Optimization 2: Replace Reflection with LambdaMetafactory

Slow code (Java)

public class DynamicFactory {
    private final Constructor<?> ctor;
    public DynamicFactory(Class<?> c) throws Exception {
        this.ctor = c.getDeclaredConstructor();
    }
    public Object create() throws Exception {
        return ctor.newInstance();
    }
}

Benchmark

ReflectiveCtor.create   thrpt   10  10M ops/s     (~100 ns/op)

Reflective newInstance has overhead per call.

Optimized — LambdaMetafactory

import java.lang.invoke.*;
import java.util.function.Supplier;

public class FastFactory {
    private final Supplier<?> supplier;

    public FastFactory(Class<?> c) throws Throwable {
        MethodHandles.Lookup lookup = MethodHandles.lookup();
        MethodHandle ctor = lookup.findConstructor(c, MethodType.methodType(void.class));

        CallSite site = LambdaMetafactory.metafactory(
            lookup,
            "get",
            MethodType.methodType(Supplier.class),
            MethodType.methodType(Object.class),
            ctor,
            MethodType.methodType(c)
        );
        this.supplier = (Supplier<?>) site.getTarget().invoke();
    }

    public Object create() { return supplier.get(); }
}

Benchmark after

LambdaMetaFactory.create  thrpt   10  300M ops/s     (~3 ns/op)

~30× speedup. LambdaMetafactory generates an invokedynamic call site that the JIT inlines.

Tradeoff

  • Setup is more complex.
  • API may change between JDK versions (mostly stable since Java 8).
  • Worth it for hot paths, not for one-off creations.

Optimization 3: Avoid megamorphism by splitting hot paths

Slow code

public class HandlerDispatch {
    public void dispatch(Request req, HandlerFactory factory) {
        Handler h = factory.create(req.type);   // 50+ Concrete Creators
        h.handle(req);
    }
}

JIT sees 50 different Concrete Creators at this site. Cannot inline; falls back to vtable. ~5 ns per dispatch.

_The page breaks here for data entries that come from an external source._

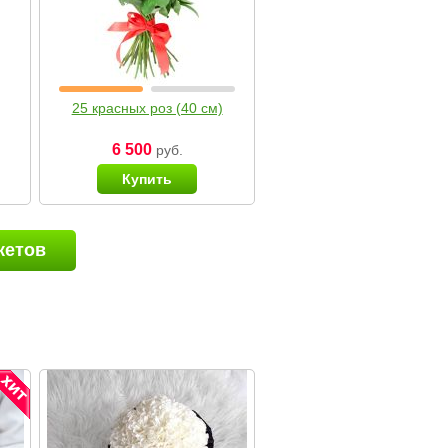
25 красных роз (40 см)
6 500
руб.
Купить
кетов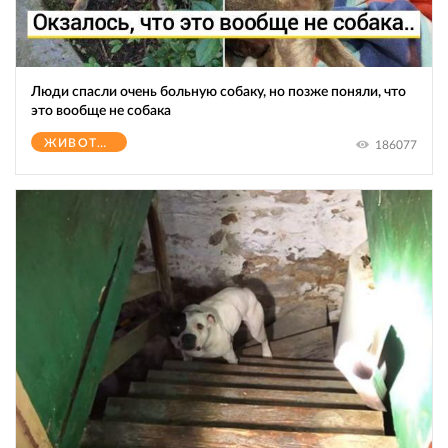
Люди спасли очень больную собаку, но позже поняли, что
это вообще не собака
ЖИВОТНЫЕ
186077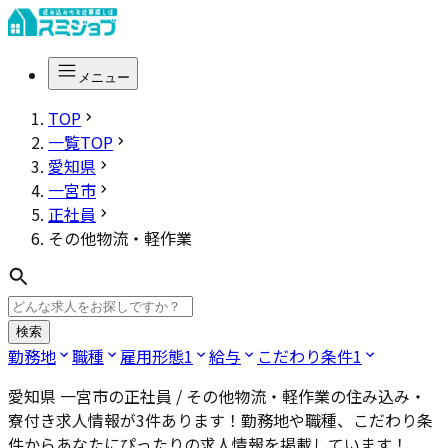
メニュー
TOP
一覧TOP
愛知県
一宮市
正社員
その他物流・軽作業
検索
勤務地
職種
雇用形態
1
給与
こだわり条件
1
愛知県 一宮市の正社員 / その他物流・軽作業
の住み込み・
寮付き求人情報が
3
件あります！勤務地や職種、こだわり条
件からあなたにぴったりの求人情報を掲載しています！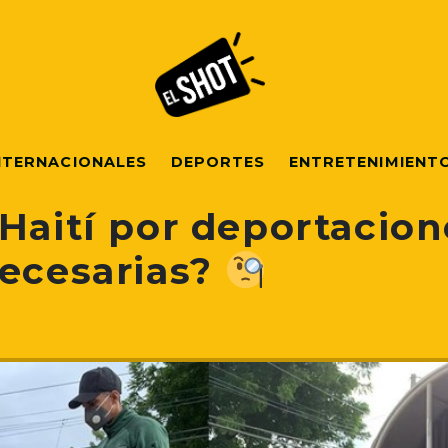
NTERNACIONALES
DEPORTES
ENTRETENIMIENT
Haití por deportacion
necesarias?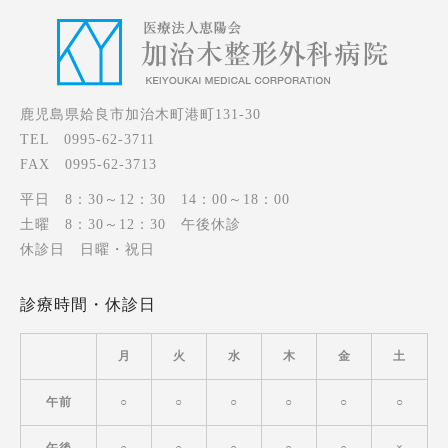
鹿児島県姶良市加治木町港町131-30
TEL 0995-62-3711
FAX 0995-62-3713
平日 8：30～12：30 14：00～18：00
土曜 8：30～12：30 午後休診
休診日 日曜・祝日
診療時間・休診日
月
火
水
木
金
土
午前
○
○
○
○
○
○
午後
○
○
○
○
○
×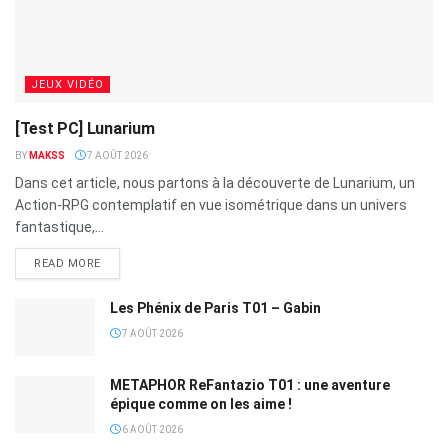
JEUX VIDÉO
[Test PC] Lunarium
BY
MAKSS
7 AOÛT 2026
Dans cet article, nous partons à la découverte de Lunarium, un
Action-RPG contemplatif en vue isométrique dans un univers
fantastique,...
READ MORE
Les Phénix de Paris T01 – Gabin
7 AOÛT 2026
METAPHOR ReFantazio T01 : une aventure
épique comme on les aime !
6 AOÛT 2026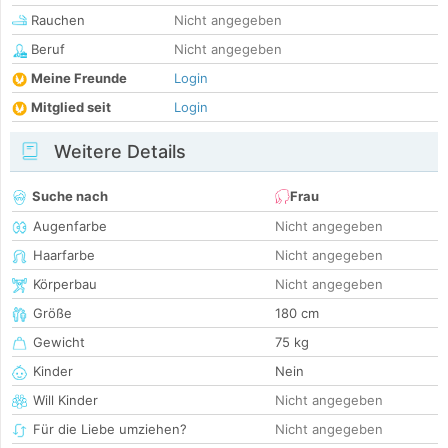
Rauchen
Nicht angegeben
Beruf
Nicht angegeben
Meine Freunde
Login
Mitglied seit
Login
Weitere Details
Suche nach
Frau
Augenfarbe
Nicht angegeben
Haarfarbe
Nicht angegeben
Körperbau
Nicht angegeben
Größe
180 cm
Gewicht
75 kg
Kinder
Nein
Will Kinder
Nicht angegeben
Für die Liebe umziehen?
Nicht angegeben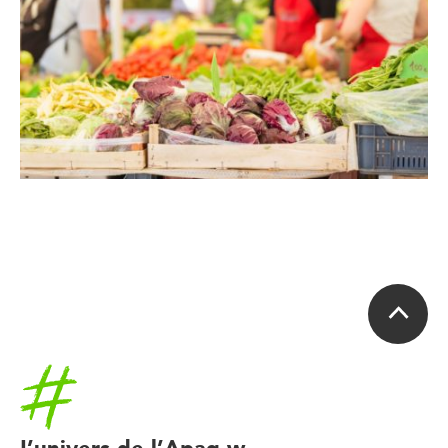
Accueil
L’univers de l’Apaq-w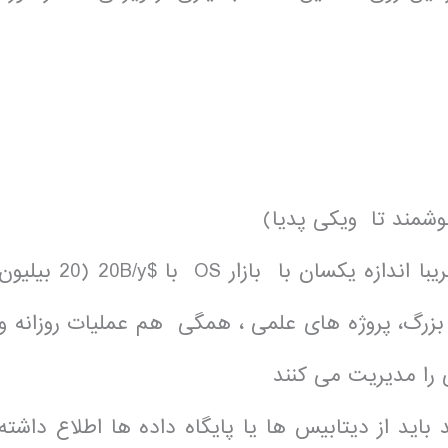
وشمند تا ویکی پدیا)
اهمیت در دنیای واقعی: بازار نرم افزار( تقریبا اندازه یکسان با بازار OS با $20B/y (20 بیلی
زرگ، پروژه های علمی ، همگی هم عملیات روزانه و
را مدیریت می کنند
ید از دیتابیس ها یا پایگاه داده ها اطلاع داشته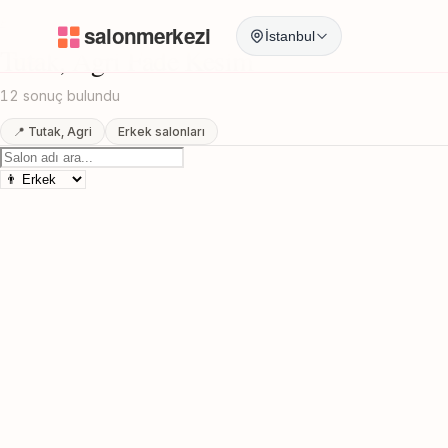
Anasayfa
/
Agri
/
Tutak
/
Fade Kesim
İstanbul
Tutak, Agri Fade Kesim
12 sonuç bulundu
📍 Tutak, Agri
Erkek salonları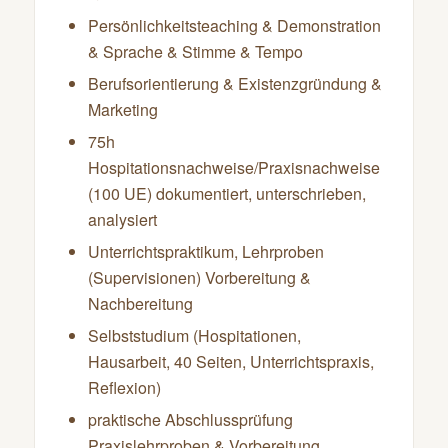
Persönlichkeitsteaching & Demonstration
& Sprache & Stimme & Tempo
Berufsorientierung & Existenzgründung &
Marketing
75h
Hospitationsnachweise/Praxisnachweise
(100 UE) dokumentiert, unterschrieben,
analysiert
Unterrichtspraktikum, Lehrproben
(Supervisionen) Vorbereitung &
Nachbereitung
Selbststudium (Hospitationen,
Hausarbeit, 40 Seiten, Unterrichtspraxis,
Reflexion)
praktische Abschlussprüfung
Praxislehrproben & Vorbereitung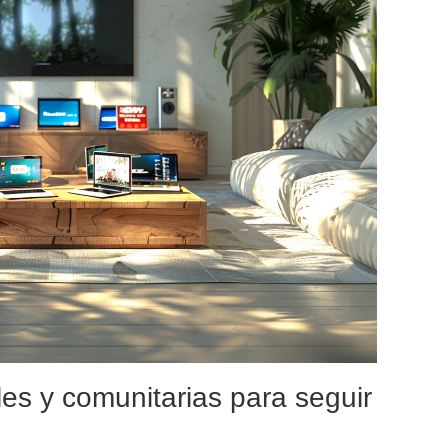
les y comunitarias para seguir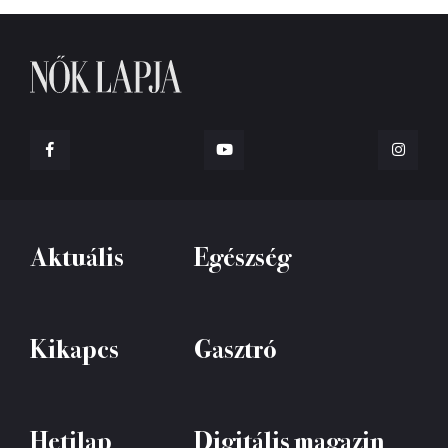
Aktuális
Egészség
Kikapcs
Gasztró
Hetilap
Digitális magazin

Optimized — split hot vs cold paths

public class HandlerDispatch {
    private final HandlerFactory hotFactory;   // 1-2 hot types
    private final HandlerFactory coldFactory;  // everything else

    public void dispatch(Request req) {
        Handler h;
        if (req.type.equals("/login") || req.type.equals("/api/v1/users")) {
            h = hotFactory.create(req.type);   // monomorphic call site
        } else {
            h = coldFactory.create(req.type);  // megamorphic, but only 5% of traffic
        }
        h.handle(req);
    }
}

Benchmark

Naive Split
Hot path call 5 ns 1 ns
Cold path call 5 ns 5 ns
95% hot, 5% cold 5 ns avg 1.2 ns avg

~4× speedup on aggregate for skewed traffic.

Tradeoff

  • Code duplication: two factory paths.
  • Profile-driven: requires production data.
  • Worth it for genuinely hot, skewed paths.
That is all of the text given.